The problem:
An exact copy of the entries is required, excluding any pictures.

Given records:

==*==

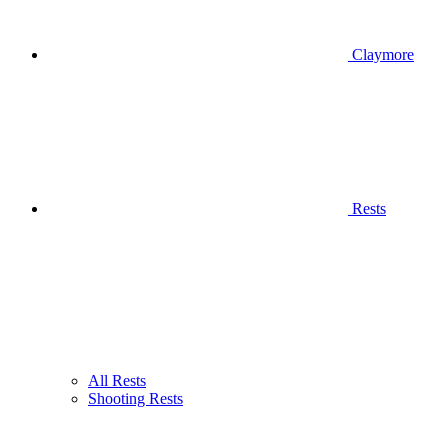
Claymore
Rests
All Rests
Shooting Rests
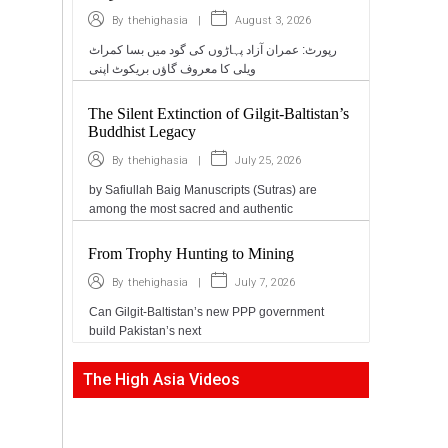
|
August 3, 2026
By
thehighasia
رپورٹ: عمران آزاد پہاڑوں کی گود میں بسا کمراٹ
ویلی کا معروف گاؤں بریکوٹ اپنی
The Silent Extinction of Gilgit-Baltistan’s
Buddhist Legacy
|
July 25, 2026
By
thehighasia
by Safiullah Baig Manuscripts (Sutras) are
among the most sacred and authentic
From Trophy Hunting to Mining
|
July 7, 2026
By
thehighasia
Can Gilgit-Baltistan’s new PPP government
build Pakistan’s next
The High Asia Videos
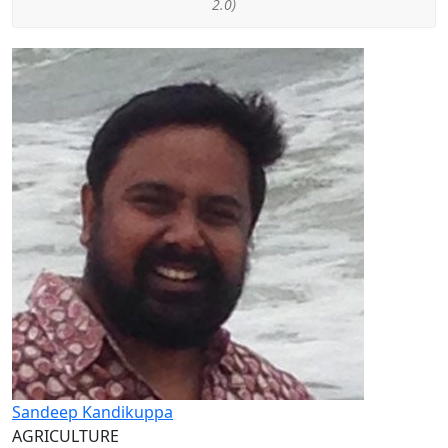
2.0)
Sandeep Kandikuppa
AGRICULTURE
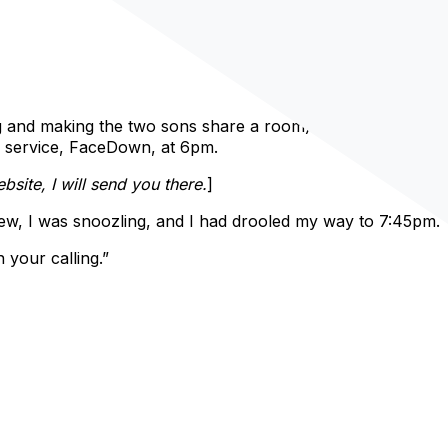
ng and making the two sons share a room). My plan was to
r service, FaceDown, at 6pm.
ite, I will send you there.
]
new, I was snoozling, and I had drooled my way to 7:45pm.
your calling.”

==*==

Answer to this problem:
Claymore
Rests
All Rests
Shooting Rests
|
August 3, 2026
By
thehighasia
رپورٹ: عمران آزاد پہاڑوں کی گود میں بسا کمراٹ
ویلی کا معروف گاؤں بریکوٹ اپنی
The Silent Extinction of Gilgit-Baltistan’s
Buddhist Legacy
|
July 25, 2026
By
thehighasia
by Safiullah Baig Manuscripts (Sutras) are
among the most sacred and authentic
From Trophy Hunting to Mining
|
July 7, 2026
By
thehighasia
Can Gilgit-Baltistan’s new PPP government
build Pakistan’s next
The High Asia Videos
2.0)
Sandeep Kandikuppa
AGRICULTURE
ng and making the two sons share a room). My plan was to
r service, FaceDown, at 6pm.
ite, I will send you there.
]
new, I was snoozling, and I had drooled my way to 7:45pm.
your calling.”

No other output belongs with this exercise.